Tipos de transporte através da membrana
(ocorrem concomitantemente)

– difusão simples: ocorre sem gasto de energia (passivo), a favor do gradiente de concentração do soluto e pode se dar tanto através dos poros como também através da dupla camada lipídica. A velocidade do transporte é diretamente proporcional à concentração do soluto a ser transportado, à área envolvida no processo e à temperatura. É inversamente proporcional à distância a ser percorrida e ao diâmetro da partícula. Íons atravessam pelos poros; água, pelos poros e pela dupla camada lipídica; gases e hormônios, pela dupla camada lipídica. Ex: uma maior concentração de uma substância faz com que ela atravesse a membrana (CO² e O² entre capilar e células).

– difusão facilitada: transporte mediado e passivo, mas que necessita de uma proteína carreadora ou transportadora que deve obrigatoriamente fazer parte da membrana. Essa proteína é específica para cada substância (no exemplo é específica para a glicose). Este tipo de transporte apresenta as características de saturação, especificidade e competição (duas substâncias competem por um mesmo transportador tendo a velocidade do transporte diminuída). Ex: açucares (glicose) não se dissolve na matriz lipídica. A proteína facilita o transporte ou difusão da glicose para dentro da célula.

– osmose: é uma extensão da difusão referente ao transporte de água através de umq membrana semipermeável. É um transporte passivo que ocorre a favor do gradiente de concentração do solvente e pode se dar tanto pelos poros quanto pela porção lipídica da membrana.

solução hipotônica: osmolaridade menor 0,3. Aumenta o volume celular e pode ocorrer plasmoptise (hemólise no caso de hemácias).
solução isotônica: osmolaridade = 0,3. O volume celular não se modifica.
solução hipertônica: osmolaridade > 0,3. Diminui o volume celular e pode ocorrer plasmólise.
– transporte ativo: ocorre contra o gradiente de concentração. Necessita de carreador e de ATP. É mediado e apresenta as características de saturação, especificidade e competição. Ex: bomba de sódio e potássio.

– co-transporte ou transporte ativo secundário: transporte de glicose e aminoácidos em epitélio intestinal e renal. Ocorre contra o gradiente de concentração do soluto com energia proveniente do gradiente de sódio. Necessita de transportador. Evita a perda de nutrientes essenciais como glicose e aminoácidos nas fezes e na urina. Precisa indiretamente de ATP (precisa de uma diferença de concentração de sódio e para isso é necessário ATP).

Primeiramente liga-se ao Na+ e adquiri afinidade à glicose. Como existe mais Na no meio extracelular, o transporte de glicose ocorre de fora para dentro.

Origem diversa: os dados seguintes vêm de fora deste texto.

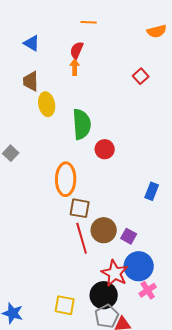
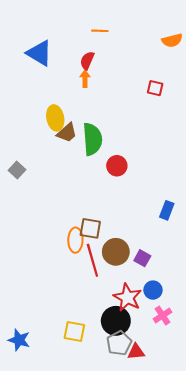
blue triangle: (32, 43) -> (39, 53), size x1.5
red square: (141, 76) -> (155, 88), turned -35
brown trapezoid: (31, 81) -> (67, 133), moved, turned -130
orange ellipse: (66, 179) -> (75, 240), moved, size x0.7
blue circle: (139, 266) -> (153, 290), size x0.6

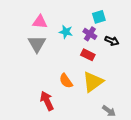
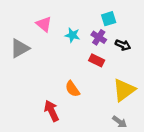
pink triangle: (40, 22) -> (44, 24), turned 35
gray triangle: (37, 44) -> (20, 48), moved, turned 30
yellow triangle: (93, 82) -> (124, 90), moved

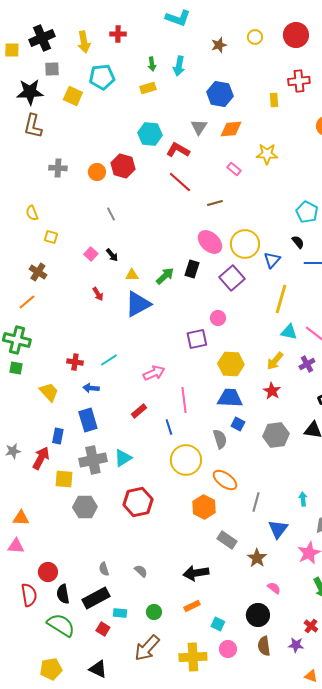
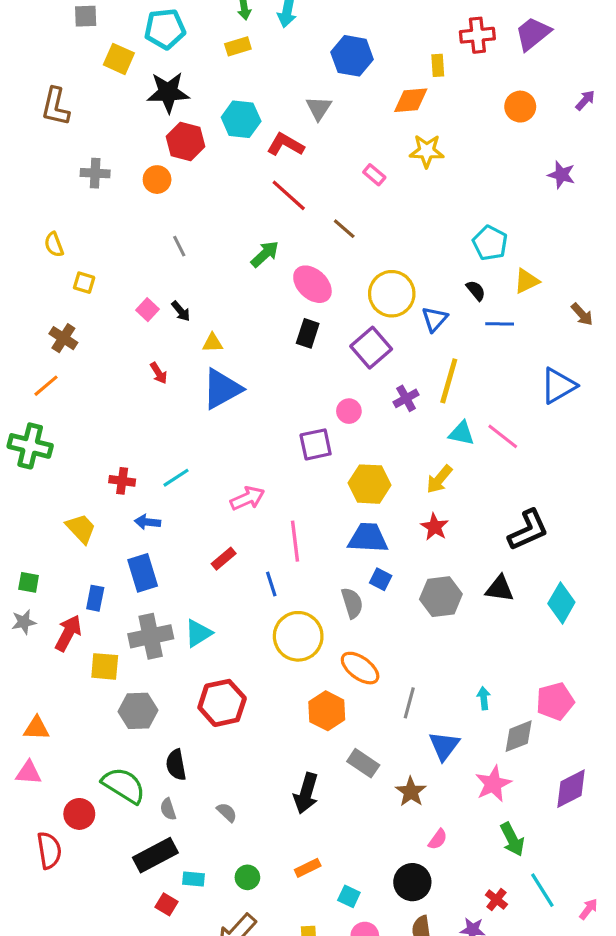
black star: (30, 92) -> (168, 92), moved
orange diamond: (231, 129) -> (411, 100), moved
red hexagon: (123, 166) -> (186, 141), moved
brown line: (215, 203) -> (344, 229), turned 56
pink ellipse: (210, 242) -> (312, 284), moved
green arrow: (165, 276) -> (265, 254), moved
purple cross: (307, 364) -> (406, 398), moved
green square: (16, 368) -> (29, 582), moved
black arrow: (196, 573) -> (306, 793), moved, turned -65
pink semicircle: (274, 588) -> (438, 839), turned 88
black semicircle: (63, 594) -> (176, 765), moved
green semicircle: (61, 625) -> (124, 785), moved

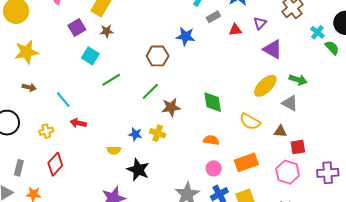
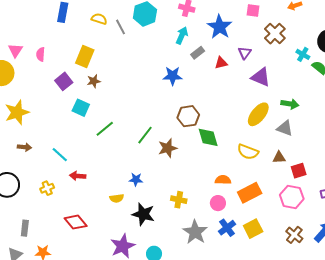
brown hexagon: (158, 56) -> (188, 116), moved
yellow cross: (158, 133) -> (179, 200), moved
orange semicircle: (211, 140) -> (223, 180), moved
red diamond: (55, 164) -> (76, 222), moved, turned -75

– endocitose: transporte de fora para dentro da célula com gasto de energia. Para partículas pequenas: pinocitose (basicamente de líquidos). Para partículas grandes: fagocitose. Pode haver tanto transporte através da membrana quanto a digestão pelas enzimas contidas nos lisossomas.

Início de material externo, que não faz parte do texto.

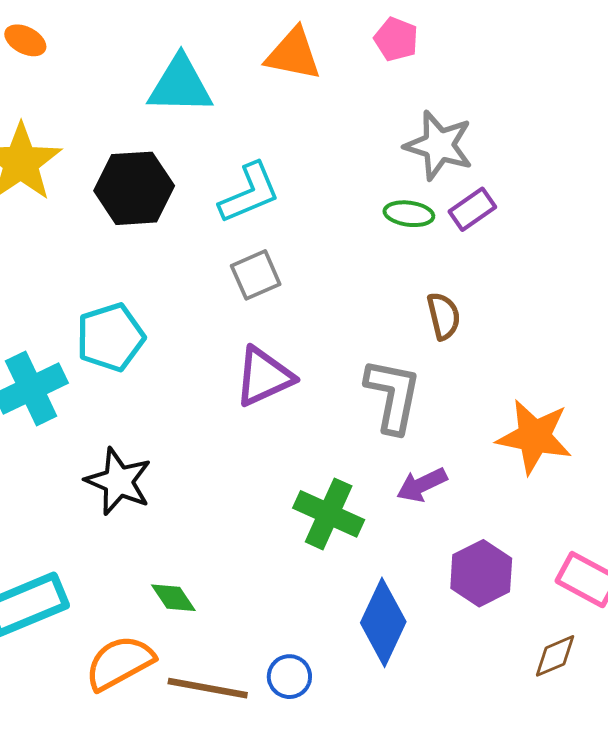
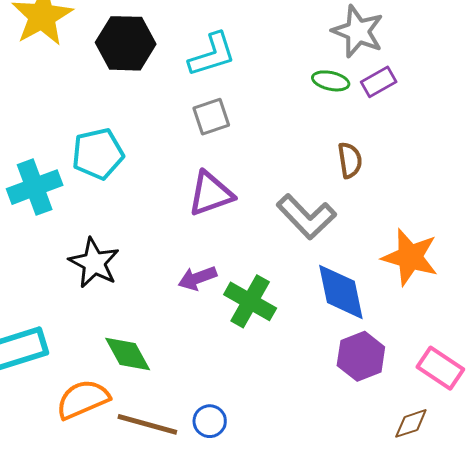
gray L-shape: (393, 396) -> (306, 217), turned 120
purple arrow: (422, 485) -> (197, 278), moved
green diamond: (173, 598) -> (128, 354), size x1.4
blue diamond: (383, 622) -> (341, 292), moved, turned -42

– exocitose: transporte de dentro para fora da célula com gasto de energia. Ex: liberação de neurotransmissor pelas células nervosas; regeneração da membrana perdida na endocitose.

Afogamento em água doce

a água que penetra nos alvéolos é hipotônica em relação ao sangue e penetra na corrente sanguínea através da osmose.
o sangue sofre diluição e fica hipotônico em relação à célula. Ocorre hemólise.
a diluição dos eletrólitos sanguíneos e das proteínas plasmáticas e a baixa concentração de O² desencadeia fibrilação ventricular e morte.

Afogamento em água salgada

a água do mar é hipertônica em relação ao sangue. Ela penetra nos alvéolos e os sais se difundem para dentro do sangue, enquanto que a água proveniente do sangue vai para os alvéolos
a concentração plasmática de sódio aumenta rapidamente
a concentração das hemácias aumentam (perdem água) e ocorre plasmólise.
observa-se edema pulmonar, caem a pressão sistólica e a frequência cardíaca e segue-se a morte.

EXCITABILIDADE, POTENCIAL DE REPOUSO E POTENCIAL DE AÇÃO

Potencial de repouso (potencial transmembrana)
Devido à diferença de concentração entre os meios intra e extracelular forma-se uma ddp entre o interior da célula e o meio extracelular.
Este valor é em média = -0,85 mv e recebe o sinal- por convenção (o interior da célula tem grande quantidade de ânions protéicos). Nessa situação a célula é dita polarizada. Essa característica é comum a todas as células do organismo na ausência de estímulos eficazes.

Excitabilidade celular
É a propriedade que a célula possui de alterar o seu PR quando submetida a estímulos eficazes.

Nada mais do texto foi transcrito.